_Exercise instructions:_ From the line that contains "like that utterly whac" through the line that contains "C Social Media - Ritz", output every line of the listing below exactly and leave out all the rest.
━━━━━ Available data ━━━━━
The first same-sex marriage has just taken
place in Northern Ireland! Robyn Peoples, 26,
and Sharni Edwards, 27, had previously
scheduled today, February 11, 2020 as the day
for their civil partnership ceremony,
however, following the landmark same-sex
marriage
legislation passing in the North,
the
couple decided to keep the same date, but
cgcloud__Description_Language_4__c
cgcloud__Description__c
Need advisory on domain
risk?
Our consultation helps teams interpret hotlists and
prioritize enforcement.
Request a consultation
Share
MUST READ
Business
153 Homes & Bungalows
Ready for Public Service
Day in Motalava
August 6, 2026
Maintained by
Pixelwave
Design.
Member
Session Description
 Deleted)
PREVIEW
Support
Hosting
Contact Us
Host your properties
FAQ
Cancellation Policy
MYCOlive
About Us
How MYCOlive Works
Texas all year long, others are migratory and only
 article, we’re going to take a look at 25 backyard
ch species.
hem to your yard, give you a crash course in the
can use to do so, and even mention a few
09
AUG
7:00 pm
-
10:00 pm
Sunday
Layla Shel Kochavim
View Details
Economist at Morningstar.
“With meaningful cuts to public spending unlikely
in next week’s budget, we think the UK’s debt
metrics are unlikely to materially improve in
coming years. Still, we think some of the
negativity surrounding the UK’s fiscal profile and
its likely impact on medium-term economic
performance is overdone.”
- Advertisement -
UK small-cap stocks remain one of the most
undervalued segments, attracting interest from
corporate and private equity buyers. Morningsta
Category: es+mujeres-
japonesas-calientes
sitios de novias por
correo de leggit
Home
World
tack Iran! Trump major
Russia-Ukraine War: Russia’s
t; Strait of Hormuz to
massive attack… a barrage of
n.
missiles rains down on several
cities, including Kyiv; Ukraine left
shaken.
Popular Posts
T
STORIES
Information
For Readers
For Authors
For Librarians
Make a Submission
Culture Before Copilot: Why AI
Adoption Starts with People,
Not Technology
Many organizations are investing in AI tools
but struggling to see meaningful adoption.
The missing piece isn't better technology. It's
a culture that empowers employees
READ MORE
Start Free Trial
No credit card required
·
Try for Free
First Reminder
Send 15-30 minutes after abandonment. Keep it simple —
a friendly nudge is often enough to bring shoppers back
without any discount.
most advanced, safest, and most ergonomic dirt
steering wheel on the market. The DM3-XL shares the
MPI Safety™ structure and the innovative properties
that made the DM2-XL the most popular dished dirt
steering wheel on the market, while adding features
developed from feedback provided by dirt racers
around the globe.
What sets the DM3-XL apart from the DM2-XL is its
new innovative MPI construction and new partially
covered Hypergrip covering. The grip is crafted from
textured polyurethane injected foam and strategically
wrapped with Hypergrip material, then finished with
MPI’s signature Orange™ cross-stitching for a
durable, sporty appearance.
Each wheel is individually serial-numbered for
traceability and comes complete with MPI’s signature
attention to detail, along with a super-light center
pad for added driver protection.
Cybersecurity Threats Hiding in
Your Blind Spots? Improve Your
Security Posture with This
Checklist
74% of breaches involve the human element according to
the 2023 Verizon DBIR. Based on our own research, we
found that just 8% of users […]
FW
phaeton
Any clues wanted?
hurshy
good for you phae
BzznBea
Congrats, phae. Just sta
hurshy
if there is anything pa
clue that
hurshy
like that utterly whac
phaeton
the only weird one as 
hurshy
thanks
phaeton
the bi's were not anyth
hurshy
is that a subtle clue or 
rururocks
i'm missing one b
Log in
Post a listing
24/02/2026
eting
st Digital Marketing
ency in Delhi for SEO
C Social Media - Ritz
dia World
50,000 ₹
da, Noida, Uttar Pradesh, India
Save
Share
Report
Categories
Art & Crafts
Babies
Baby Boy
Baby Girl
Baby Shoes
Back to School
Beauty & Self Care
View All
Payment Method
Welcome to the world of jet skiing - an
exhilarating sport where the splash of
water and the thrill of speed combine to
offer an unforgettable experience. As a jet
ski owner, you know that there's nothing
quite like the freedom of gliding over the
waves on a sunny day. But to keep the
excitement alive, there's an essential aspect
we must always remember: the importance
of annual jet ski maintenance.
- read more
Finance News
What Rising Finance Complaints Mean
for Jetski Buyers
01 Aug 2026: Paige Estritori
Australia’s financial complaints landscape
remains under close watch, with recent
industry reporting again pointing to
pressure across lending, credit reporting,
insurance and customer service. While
━━━━━
_Answer box:_
like that utterly whac
phaeton
the only weird one as 
hurshy
thanks
phaeton
the bi's were not anyth
hurshy
is that a subtle clue or 
rururocks
i'm missing one b
Log in
Post a listing
24/02/2026
eting
st Digital Marketing
ency in Delhi for SEO
C Social Media - Ritz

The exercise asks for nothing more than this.